The one component that binds other ingredients together in a composed dish is a sauce. Sauces can range in flavor and texture, but all maintain some level of thickness. Remember: sauces are essentially a basic stock plus a binding agent.
In traditional French cooking, the element which thickens a sauce is called a binder or binding agent. There are a number of binding agents that a cook can use to thicken a sauce. Below is a list of some of the best binders one can use, so here’s how to thicken a sauce!
1) White Flour
– One way to use white flour as a thickener is to make a roux. A roux is equal parts flour and butter, that is cooked over heat until the butter has melted and the flour taste has cooked out. A roux is most commonly used in southern gumbos and gravies, but can be used in a wide range of sauces.
– Another option for white flour is make a beurre manié. This is similar to a roux in that it’s equal parts butter and flour, but the mixture is brought to room temperature and kneaded together. Adding a beurre manié to a basic stock will make a luscious sauce.

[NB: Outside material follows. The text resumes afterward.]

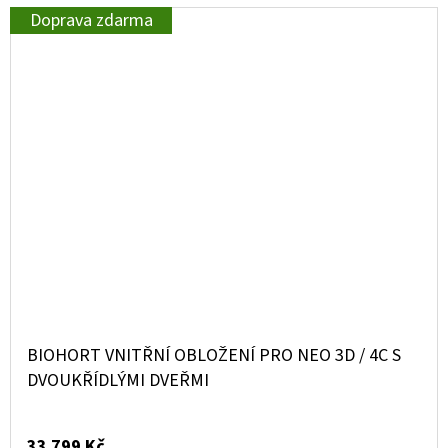
Doprava zdarma
BIOHORT VNITŘNÍ OBLOŽENÍ PRO NEO 3D / 4C S
DVOUKŘÍDLÝMI DVEŘMI
33 799 Kč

– The third way to use white flour as a binding agent is to singer. Singer is a traditional French cooking technique, meaning to sprinkle dry flour over the sautéed protein or veg. Then slowly add the stock, and the liquid will begin to thicken. This is the perfect technique to use when making stews like beef bourgeon.
2) Other Starches
– There are many starches other than white flour that will also thicken a sauce. Some of these starches include cornstarch, rice flour, and potato starch. The best way to utilize these starches is to make a slurry (a mixture of the starch and water whisked together). Once combined, the slurry is added to a stock, brought to a boil, and the sauce will thicken.
3) Double Cream
– Cream is a great option for binding a sauce, and double cream is another name for whipping cream. Simply whisk the cream into a sauce for added creaminess and thickness.
4) Egg Yolk
– Though this a more temperamental option, egg yolks are also a great option for binding a sauce. When using egg yolks, start by tempering (add a small amount of the hot liquid to the yolks, so the yolks will begin to warm up and not scramble). Once the yolks are tempered, then fully incorporate the yolks into the liquid. Continue to whisk vigorously and do not allow the sauce to boil. Sauces with egg yolks as the binder have the potential to curdle and break, so be careful to not overheat. A traditional hollandaise sauce is the perfect example of a sauce bound with egg yolks.

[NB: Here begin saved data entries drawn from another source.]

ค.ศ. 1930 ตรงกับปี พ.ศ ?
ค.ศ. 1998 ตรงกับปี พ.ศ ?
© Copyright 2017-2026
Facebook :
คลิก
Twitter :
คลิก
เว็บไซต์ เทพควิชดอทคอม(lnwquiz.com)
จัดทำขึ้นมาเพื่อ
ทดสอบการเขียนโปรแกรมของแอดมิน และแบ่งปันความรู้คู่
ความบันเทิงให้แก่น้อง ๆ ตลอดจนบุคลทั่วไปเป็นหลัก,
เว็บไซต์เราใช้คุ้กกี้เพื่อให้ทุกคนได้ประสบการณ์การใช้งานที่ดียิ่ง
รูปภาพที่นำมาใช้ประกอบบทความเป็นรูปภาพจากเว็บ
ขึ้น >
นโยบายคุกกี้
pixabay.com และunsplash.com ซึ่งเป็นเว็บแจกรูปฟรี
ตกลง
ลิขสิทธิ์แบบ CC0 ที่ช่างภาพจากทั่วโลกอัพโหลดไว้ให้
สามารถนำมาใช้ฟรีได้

– Butter is not a primary thickener, but it will add a silky mouthfeel and velvety thickness. Simply whisk butter into a sauce, and it is bound.
– Similar to egg yolks, mustard is also temperamental. If a sauce is bound with mustard and is brought to a boil, it will ultimately break. On the other hand, mustard (like a French dijon) will add a complex flavor to the sauce, so it’s a wonderful option for binding a sauce.